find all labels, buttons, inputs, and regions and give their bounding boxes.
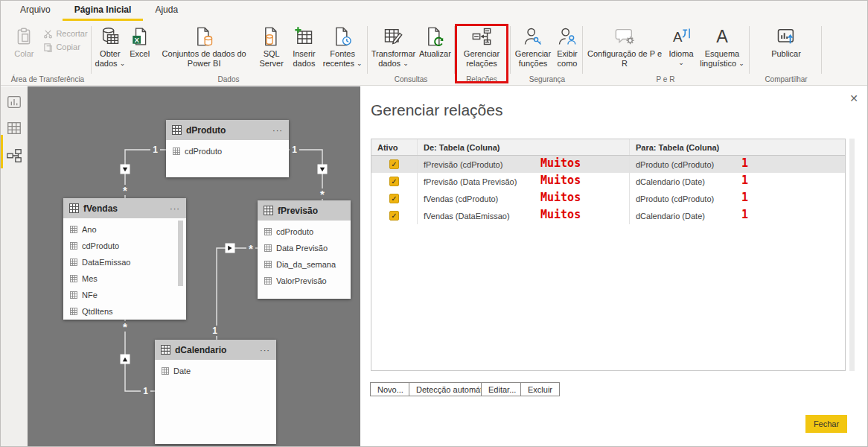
- tab-arquivo[interactable]: Arquivo: [8, 1, 63, 21]
- database-grid-icon: [100, 25, 121, 48]
- close-icon[interactable]: ✕: [846, 91, 861, 106]
- manage-roles-button[interactable]: Gerenciar funções: [514, 23, 552, 68]
- cardinality-one: 1: [212, 326, 217, 336]
- recent-sources-button[interactable]: Fontes recentes ⌄: [322, 23, 363, 68]
- paste-label: Colar: [14, 49, 33, 59]
- field-item[interactable]: Date: [155, 363, 276, 379]
- enter-data-button[interactable]: Inserir dados: [288, 23, 321, 68]
- tab-pagina-inicial[interactable]: Página Inicial: [63, 1, 144, 21]
- relationship-line[interactable]: [125, 150, 166, 198]
- language-button[interactable]: A Idioma ⌄: [665, 23, 698, 67]
- check-icon: ✓: [391, 177, 397, 186]
- field-item[interactable]: Mes: [63, 270, 186, 287]
- excel-button[interactable]: X Excel: [128, 23, 152, 59]
- table-scrollbar[interactable]: [178, 221, 183, 286]
- table-header[interactable]: fVendas ···: [63, 198, 186, 218]
- ellipsis-icon[interactable]: ···: [260, 346, 270, 355]
- table-icon: [264, 206, 273, 215]
- field-name: ValorPrevisão: [276, 276, 327, 285]
- publish-button[interactable]: Publicar: [765, 23, 807, 59]
- relationship-line[interactable]: [289, 150, 322, 200]
- column-header-ativo: Ativo: [371, 139, 418, 155]
- many-annotation: Muitos: [540, 191, 581, 204]
- ellipsis-icon[interactable]: ···: [170, 204, 180, 213]
- data-view-icon[interactable]: [6, 120, 22, 136]
- manage-relationships-button[interactable]: Gerenciar relações: [459, 23, 505, 68]
- field-item[interactable]: NFe: [63, 287, 186, 303]
- enter-data-label: Inserir dados: [288, 49, 321, 68]
- qa-setup-button[interactable]: Configuração de P e R: [586, 23, 663, 68]
- cut-button[interactable]: Recortar: [43, 29, 87, 39]
- relationship-row[interactable]: ✓ fPrevisão (cdProduto)Muitos dProduto (…: [371, 156, 845, 173]
- report-view-icon[interactable]: [6, 94, 22, 110]
- ribbon: Arquivo Página Inicial Ajuda Colar: [1, 1, 867, 86]
- field-item[interactable]: ValorPrevisão: [258, 273, 351, 289]
- get-data-button[interactable]: Obter dados ⌄: [94, 23, 127, 68]
- group-label-queries: Consultas: [370, 75, 452, 83]
- active-checkbox[interactable]: ✓: [389, 177, 399, 186]
- ribbon-separator: [91, 26, 92, 74]
- manage-relationships-icon: [471, 25, 492, 48]
- cardinality-one: 1: [153, 145, 158, 155]
- active-checkbox[interactable]: ✓: [389, 211, 399, 221]
- model-canvas[interactable]: 1 1 1 1 * * * * dProduto ··· cdProduto: [28, 86, 360, 447]
- publish-label: Publicar: [771, 49, 801, 59]
- active-checkbox[interactable]: ✓: [389, 159, 399, 169]
- copy-button[interactable]: Copiar: [43, 42, 87, 52]
- field-item[interactable]: DataEmissao: [63, 254, 186, 270]
- edit-button[interactable]: Editar...: [481, 382, 523, 396]
- field-icon: [70, 259, 77, 266]
- tab-ajuda[interactable]: Ajuda: [143, 1, 190, 21]
- new-button[interactable]: Novo...: [370, 382, 411, 396]
- ellipsis-icon[interactable]: ···: [272, 126, 283, 135]
- chevron-down-icon: ⌄: [403, 60, 409, 67]
- diagram-table-fvendas[interactable]: fVendas ··· Ano cdProduto DataEmissao: [63, 198, 186, 320]
- field-item[interactable]: cdProduto: [63, 238, 186, 254]
- linguistic-schema-button[interactable]: A Esquema linguístico ⌄: [699, 23, 745, 68]
- field-item[interactable]: Dia_da_semana: [258, 256, 351, 273]
- diagram-table-dproduto[interactable]: dProduto ··· cdProduto: [166, 120, 289, 177]
- paste-button[interactable]: Colar: [10, 23, 37, 59]
- diagram-table-fprevisao[interactable]: fPrevisão cdProduto Data Previsão Dia_da…: [258, 200, 351, 299]
- table-header[interactable]: dCalendario ···: [155, 340, 276, 360]
- view-as-button[interactable]: Exibir como: [554, 23, 581, 68]
- ribbon-group-queries: Transformar dados ⌄ Atualizar Consultas: [370, 23, 452, 84]
- field-icon: [70, 308, 77, 315]
- field-item[interactable]: Data Previsão: [258, 240, 351, 256]
- field-item[interactable]: cdProduto: [258, 224, 351, 240]
- refresh-button[interactable]: Atualizar: [418, 23, 452, 59]
- field-item[interactable]: QtdItens: [63, 303, 186, 320]
- svg-text:A: A: [673, 29, 683, 45]
- dialog-scrollbar[interactable]: [849, 139, 855, 371]
- language-label: Idioma: [668, 49, 693, 58]
- qa-setup-label: Configuração de P e R: [586, 49, 663, 68]
- field-item[interactable]: Ano: [63, 221, 186, 238]
- table-icon: [172, 125, 182, 135]
- relationship-row[interactable]: ✓ fVendas (cdProduto)Muitos dProduto (cd…: [371, 190, 845, 207]
- sql-server-button[interactable]: SQL Server: [257, 23, 287, 68]
- transform-data-button[interactable]: Transformar dados ⌄: [370, 23, 417, 68]
- group-label-data: Dados: [94, 75, 363, 83]
- table-header[interactable]: dProduto ···: [166, 120, 289, 140]
- active-checkbox[interactable]: ✓: [389, 194, 399, 203]
- chevron-down-icon: ⌄: [678, 59, 684, 66]
- one-annotation: 1: [741, 156, 748, 170]
- field-icon: [264, 261, 272, 268]
- to-column: dCalendario (Date): [636, 177, 705, 186]
- field-item[interactable]: cdProduto: [166, 143, 289, 159]
- relationship-line[interactable]: [217, 248, 258, 340]
- pbi-datasets-button[interactable]: Conjuntos de dados do Power BI: [153, 23, 255, 68]
- diagram-table-dcalendario[interactable]: dCalendario ··· Date: [155, 340, 276, 444]
- model-view-icon[interactable]: [6, 148, 22, 164]
- person-key-icon: [523, 25, 543, 48]
- group-label-security: Segurança: [513, 75, 581, 83]
- relationship-row[interactable]: ✓ fVendas (DataEmissao)Muitos dCalendari…: [371, 207, 845, 224]
- table-name: fPrevisão: [278, 206, 318, 216]
- table-header[interactable]: fPrevisão: [258, 200, 351, 221]
- file-clock-icon: [332, 25, 353, 48]
- relationship-row[interactable]: ✓ fPrevisão (Data Previsão)Muitos dCalen…: [371, 173, 845, 190]
- many-annotation: Muitos: [540, 174, 581, 187]
- close-button[interactable]: Fechar: [805, 415, 847, 433]
- delete-button[interactable]: Excluir: [520, 382, 560, 396]
- scissors-icon: [43, 29, 53, 39]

○ ○ ○ ○ ○ ○ ○

A faithful copy of all the data above, without its pictures, is the expected result.

## [RESPONSE AREA]
find all labels, buttons, inputs, and regions and give their bounding boxes.
- tab-arquivo[interactable]: Arquivo: [8, 1, 63, 21]
- database-grid-icon: [100, 25, 121, 48]
- close-icon[interactable]: ✕: [846, 91, 861, 106]
- manage-roles-button[interactable]: Gerenciar funções: [514, 23, 552, 68]
- cardinality-one: 1: [212, 326, 217, 336]
- recent-sources-button[interactable]: Fontes recentes ⌄: [322, 23, 363, 68]
- paste-label: Colar: [14, 49, 33, 59]
- field-item[interactable]: Date: [155, 363, 276, 379]
- enter-data-button[interactable]: Inserir dados: [288, 23, 321, 68]
- tab-pagina-inicial[interactable]: Página Inicial: [63, 1, 144, 21]
- relationship-line[interactable]: [125, 150, 166, 198]
- language-button[interactable]: A Idioma ⌄: [665, 23, 698, 67]
- check-icon: ✓: [391, 177, 397, 186]
- field-item[interactable]: Mes: [63, 270, 186, 287]
- excel-button[interactable]: X Excel: [128, 23, 152, 59]
- table-scrollbar[interactable]: [178, 221, 183, 286]
- table-header[interactable]: fVendas ···: [63, 198, 186, 218]
- ellipsis-icon[interactable]: ···: [260, 346, 270, 355]
- table-icon: [264, 206, 273, 215]
- field-name: ValorPrevisão: [276, 276, 327, 285]
- publish-button[interactable]: Publicar: [765, 23, 807, 59]
- relationship-line[interactable]: [289, 150, 322, 200]
- column-header-ativo: Ativo: [371, 139, 418, 155]
- many-annotation: Muitos: [540, 191, 581, 204]
- ellipsis-icon[interactable]: ···: [170, 204, 180, 213]
- data-view-icon[interactable]: [6, 120, 22, 136]
- manage-relationships-button[interactable]: Gerenciar relações: [459, 23, 505, 68]
- field-item[interactable]: NFe: [63, 287, 186, 303]
- enter-data-label: Inserir dados: [288, 49, 321, 68]
- qa-setup-button[interactable]: Configuração de P e R: [586, 23, 663, 68]
- cut-button[interactable]: Recortar: [43, 29, 87, 39]
- relationship-row[interactable]: ✓ fPrevisão (cdProduto)Muitos dProduto (…: [371, 156, 845, 173]
- report-view-icon[interactable]: [6, 94, 22, 110]
- ribbon: Arquivo Página Inicial Ajuda Colar: [1, 1, 867, 86]
- field-item[interactable]: ValorPrevisão: [258, 273, 351, 289]
- get-data-button[interactable]: Obter dados ⌄: [94, 23, 127, 68]
- group-label-queries: Consultas: [370, 75, 452, 83]
- active-checkbox[interactable]: ✓: [389, 177, 399, 186]
- ribbon-separator: [91, 26, 92, 74]
- manage-relationships-icon: [471, 25, 492, 48]
- cardinality-one: 1: [153, 145, 158, 155]
- active-checkbox[interactable]: ✓: [389, 211, 399, 221]
- model-canvas[interactable]: 1 1 1 1 * * * * dProduto ··· cdProduto: [28, 86, 360, 447]
- publish-label: Publicar: [771, 49, 801, 59]
- active-checkbox[interactable]: ✓: [389, 159, 399, 169]
- copy-button[interactable]: Copiar: [43, 42, 87, 52]
- field-item[interactable]: DataEmissao: [63, 254, 186, 270]
- edit-button[interactable]: Editar...: [481, 382, 523, 396]
- field-icon: [70, 259, 77, 266]
- tab-ajuda[interactable]: Ajuda: [143, 1, 190, 21]
- new-button[interactable]: Novo...: [370, 382, 411, 396]
- ellipsis-icon[interactable]: ···: [272, 126, 283, 135]
- chevron-down-icon: ⌄: [403, 60, 409, 67]
- diagram-table-fvendas[interactable]: fVendas ··· Ano cdProduto DataEmissao: [63, 198, 186, 320]
- field-item[interactable]: cdProduto: [63, 238, 186, 254]
- linguistic-schema-button[interactable]: A Esquema linguístico ⌄: [699, 23, 745, 68]
- field-item[interactable]: Dia_da_semana: [258, 256, 351, 273]
- diagram-table-dproduto[interactable]: dProduto ··· cdProduto: [166, 120, 289, 177]
- paste-button[interactable]: Colar: [10, 23, 37, 59]
- diagram-table-fprevisao[interactable]: fPrevisão cdProduto Data Previsão Dia_da…: [258, 200, 351, 299]
- table-header[interactable]: dCalendario ···: [155, 340, 276, 360]
- view-as-button[interactable]: Exibir como: [554, 23, 581, 68]
- ribbon-group-queries: Transformar dados ⌄ Atualizar Consultas: [370, 23, 452, 84]
- field-icon: [70, 308, 77, 315]
- field-item[interactable]: Data Previsão: [258, 240, 351, 256]
- field-item[interactable]: cdProduto: [258, 224, 351, 240]
- refresh-button[interactable]: Atualizar: [418, 23, 452, 59]
- field-item[interactable]: QtdItens: [63, 303, 186, 320]
- svg-text:A: A: [673, 29, 683, 45]
- dialog-scrollbar[interactable]: [849, 139, 855, 371]
- language-label: Idioma: [668, 49, 693, 58]
- qa-setup-label: Configuração de P e R: [586, 49, 663, 68]
- field-item[interactable]: Ano: [63, 221, 186, 238]
- table-icon: [172, 125, 182, 135]
- relationship-row[interactable]: ✓ fVendas (cdProduto)Muitos dProduto (cd…: [371, 190, 845, 207]
- sql-server-button[interactable]: SQL Server: [257, 23, 287, 68]
- transform-data-button[interactable]: Transformar dados ⌄: [370, 23, 417, 68]
- group-label-data: Dados: [94, 75, 363, 83]
- table-header[interactable]: dProduto ···: [166, 120, 289, 140]
- active-checkbox[interactable]: ✓: [389, 194, 399, 203]
- chevron-down-icon: ⌄: [678, 59, 684, 66]
- one-annotation: 1: [741, 156, 748, 170]
- field-icon: [264, 261, 272, 268]
- to-column: dCalendario (Date): [636, 177, 705, 186]
- field-item[interactable]: cdProduto: [166, 143, 289, 159]
- relationship-line[interactable]: [217, 248, 258, 340]
- pbi-datasets-button[interactable]: Conjuntos de dados do Power BI: [153, 23, 255, 68]
- diagram-table-dcalendario[interactable]: dCalendario ··· Date: [155, 340, 276, 444]
- model-view-icon[interactable]: [6, 148, 22, 164]
- person-key-icon: [523, 25, 543, 48]
- group-label-security: Segurança: [513, 75, 581, 83]
- relationship-row[interactable]: ✓ fVendas (DataEmissao)Muitos dCalendari…: [371, 207, 845, 224]
- table-name: fPrevisão: [278, 206, 318, 216]
- table-header[interactable]: fPrevisão: [258, 200, 351, 221]
- file-clock-icon: [332, 25, 353, 48]
- relationship-row[interactable]: ✓ fPrevisão (Data Previsão)Muitos dCalen…: [371, 173, 845, 190]
- many-annotation: Muitos: [540, 174, 581, 187]
- close-button[interactable]: Fechar: [805, 415, 847, 433]
- delete-button[interactable]: Excluir: [520, 382, 560, 396]
- scissors-icon: [43, 29, 53, 39]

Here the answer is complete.